Économie

Le mea culpa du FMI sur la Grèce: c'est pas moi c'est les autres

Temps de lecture : 2 min

Les autres? La BCE et l'Union européenne. Quant aux Grecs, ils vont connaître leur sixième année consécutive de récession...

Distribution de fruits et légumes à Athènes par des agriculteurs qui protestent contre une réforme de leur statut, en mai 2013. REUTERS/John Kolesidis
Distribution de fruits et légumes à Athènes par des agriculteurs qui protestent contre une réforme de leur statut, en mai 2013. REUTERS/John Kolesidis

Dans une note qui n’était pas destinée à la publication, le FMI admet des erreurs dans le plan de sauvetage de la Grèce auquel il a participé en 2010. Mais il n’est pas prêt à en endosser seul la responsabilité: intervenir dans une union monétaire comme la zone euro était une première et le fonctionnement de la troïka (FMI, BCE et Union européenne) n’aurait pas été optimal…

Reconnaître que les choses ne se sont pas passées comme prévu était inévitable.

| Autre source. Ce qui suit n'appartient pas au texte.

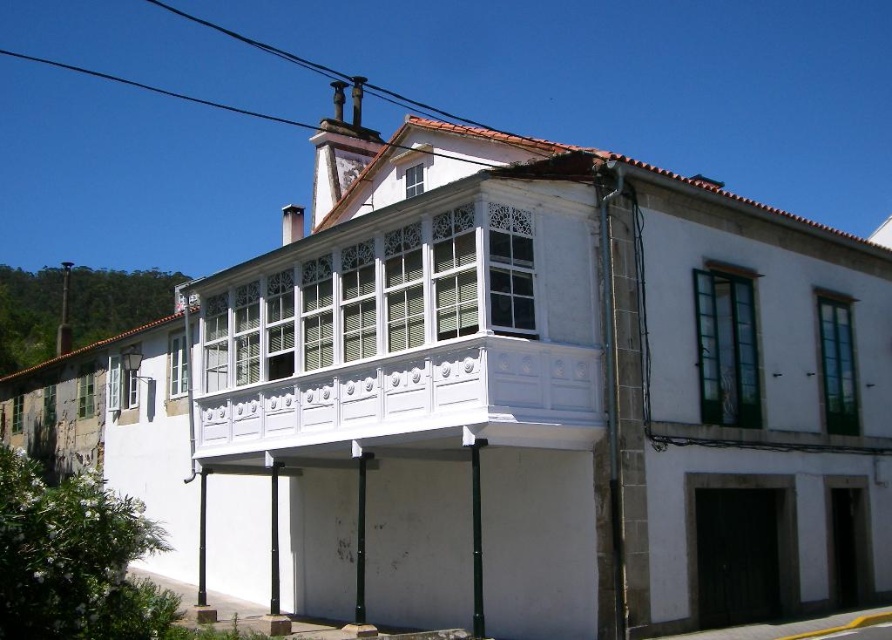 You are an architect designing a new addition to the building. You need to decide whether the white wood balcony at upper center or the black wire at upper center can accommodate a new decorative element. Based on their size, which one has more space available?

The black wire at upper center has more space available because it occupies more space than the white wood balcony at upper center.

You are a window washer standing on the ground in front of the building. You need to clean the white wood balcony at upper center and the black wire at upper center. Which object should you clean first if you want to start from the lower one?

You should clean the white wood balcony at upper center first because it is located below the black wire at upper center, so it is lower than the black wire at upper center.

You are standing in front of the traditional two story building and want to hang a new decorative banner between the white wood balcony at upper center and the black wire at upper center. Based on their heights, will the banner be able to hang properly without touching the ground?

The white wood balcony at upper center is shorter than the black wire at upper center. Since the banner would need to be hung between two points of different heights, it will naturally slope downward from the taller black wire at upper center to the shorter white wood balcony at upper center. This slope means the banner will not touch the ground as it will hang diagonally between the two points. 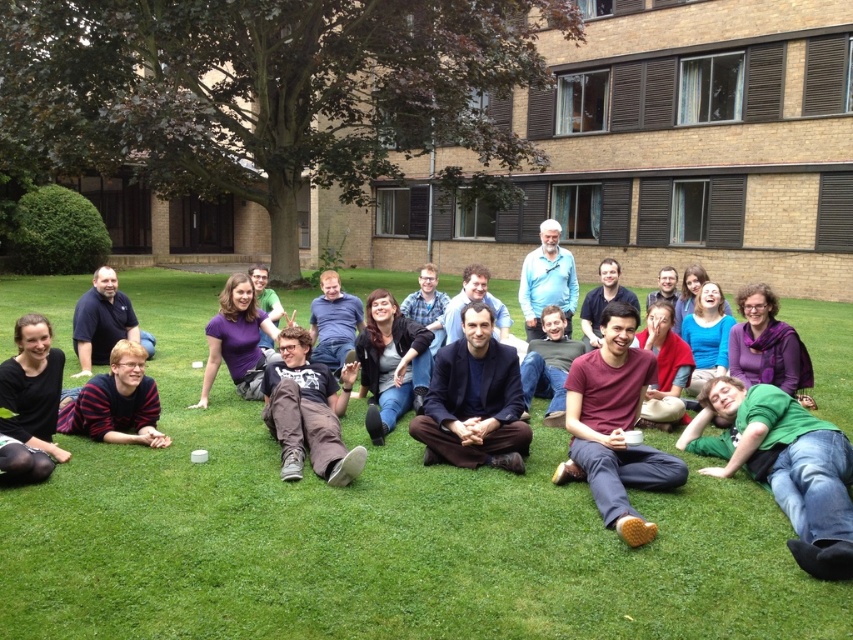 What color is the object located at the coordinates point (474,401) in the image?

The object at point (474,401) is dark blue fabric at center.

Based on the photo, you are a photographer trying to capture a group photo of the scene. You want to ensure both the dark blue fabric at center and the striped sweater at lower left are visible in the frame. Based on their positions, which object is located to the right side of the other?

The dark blue fabric at center is positioned to the right of the striped sweater at lower left.

You are organizing a photo shoot and need to ensure that all participants are visible in the frame. The maroon cotton shirt at center and the striped sweater at lower left are two key elements to focus on. Considering their sizes, which one might require more attention to ensure it stands out in the composition?

The maroon cotton shirt at center is bigger than the striped sweater at lower left, so it might naturally stand out more in the composition. However, the striped sweater at lower left, being smaller, might need additional focus or positioning to ensure it is clearly visible in the photo shoot.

Au moment où le plan d’aide à la Grèce a été élaboré, il était prévu que le PIB baisserait de 5,5% entre 2009 et 2012; en fait la chute a été de 17%! Quant au taux de chômage, au lieu de s’établir à 15% comme prévu, il est monté en 2012 à 25%. Déjà, au début de cette année, le FMI avait admis qu’il s’était trompé dans son hypothèse de travail concernant le «multiplicateur budgétaire»: il avait estimé que le PIB baisserait simplement de 0,5 point pour chaque point d’ajustement budgétaire (baisse des dépenses ou hausse des impôts).

En fait, selon les calculs faits ultérieurement, ce multiplicateur aurait oscillé entre 0,9 et 1,7 point. Ce qui n’est pas une mince affaire: quand le multiplicateur est supérieur à un, cela veut dire que le PIB recule plus vite que le déficit public et que plus vous faites d’efforts, plus votre déficit s’aggrave en pourcentage du PIB...

Donc maintenant, le FMI est bien obligé d’admettre que ce programme de sauvetage a posé un problème. Mais la façon dont il le fait est assez originale. Car ses torts sont jugés très faibles. Selon les auteurs de la note, la conception générale du plan était appropriée; compte tenu de la gravité de la situation budgétaire du pays, il fallait y aller franchement; il n’est pas du tout certain qu’il aurait été possible de procéder plus doucement. C’est peut-être vrai, mais dans le bulletin du FMI du 18 janvier dernier, un certain M. Thomsen affirmait le contraire: «Dès le début, le FMI a préconisé une période d’ajustement plus longue.» Il faudrait savoir…

En tout cas, le FMI ne se reconnaît en fait qu’une seule maladresse: il aurait dû être un peu moins interventionniste dans l’administration fiscale grecque de façon à donner au pays la possibilité de s’approprier davantage les réformes nécessaires. Pour le reste, s’il y a eu des problèmes, c’est surtout parce que le pays est membre de la zone euro et qu’il fallait travailler avec ses partenaires.

A la différence de ses interventions dans les pays émergents aux côtés de la Banque mondiale, où chacun sait ce qu’il a à faire, le FMI déplore qu’il n’y ait pas eu une claire répartition des tâches au sein de la troïka. Un des principaux enseignements de la crise grecque serait donc la nécessité de rationaliser le processus d’intervention avec la BCE et l’Union européenne.

Par exemple, le FMI souligne que le problème de la dette grecque a été aggravé par le fait que la restructuration de cette dette a eu lieu trop tardivement. Sans que cela soit dit nettement, on peut comprendre que l’affaire aurait plus rondement menée si le FMI avait été seul aux manettes.

Comme on pouvait s’y attendre, cette note a été assez mal accueillie en Europe et un porte-parole du FMI a dû tenter de rattraper le coup en affirmant que la troïka avait bien travaillé. Mais, sur le fond, il paraît difficile de considérer le texte du FMI comme un véritable mea culpa.

En tout cas, rien ne change pour les Grecs, qui sont bien partis pour connaître leur sixième année consécutive de récession, avec encore un recul de 4,2 % du PIB en 2013, juste un peu moins prononcé que la chute des années précédentes (7,1% en 2011, 6,4% en 2012), selon le FMI.